Perhaps I'm missing the point of what you're saying but I don't see why you're conflating interpreted and dynamic here? Javascript is unarguably a dynamic language, yet Chrome / Safari 4 / Firefox 3.5 all typically JIT it. Does that make Javascript non-dynamic, because it's compiled? What about Common Lisp, which is a compiled language when it's run with CMUCL or SBCL?

Yeah, you missed it.

Blurring and coloring and downright hiding reality by insisting on misleading but apparently more precise terminology for some vague concept is a popular sport, and chiding others for using more practical and real-world oriented terms, can be effective in politics and some other arenas.

But in a technical context it's silly. Or dumb. Whatever.

E.g. you'll find it impossible to define interpretation rigorously in the sense that you're apparently thinking of. It's not that kind of term or concept. The nearest you can get is in a different direction, something like "a program whose actions are determined by data external to the program (+ x qualifications and weasel words)", which works in-practice, conceptually, but try that on as a rigorous definition and you'll see that when you get formal about it then it's completely meaningless: either anything qualifies or nothing qualifies.

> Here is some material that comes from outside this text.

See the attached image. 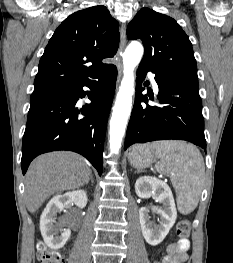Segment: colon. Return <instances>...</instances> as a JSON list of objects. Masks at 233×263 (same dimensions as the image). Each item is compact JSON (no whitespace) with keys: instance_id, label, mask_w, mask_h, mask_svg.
<instances>
[{"instance_id":"1","label":"colon","mask_w":233,"mask_h":263,"mask_svg":"<svg viewBox=\"0 0 233 263\" xmlns=\"http://www.w3.org/2000/svg\"><path fill=\"white\" fill-rule=\"evenodd\" d=\"M190 234V222L186 218L179 220L177 224V236L180 239L188 238ZM39 263H63L61 254L57 250L47 247L43 242H39L36 252Z\"/></svg>"}]
</instances>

You'll also find it impossible to rigorously define "dynamic language" in a general way so that that definition excludes C++. <g>

So, to anyone who understands what one is talking about, "interpreted", or e.g. "slow language" (as was the case here), conveys the essence.

And to anyone who doesn't understand it trying to be more precise is an exercise in futility and pure silliness -- except for the purpose of misleading.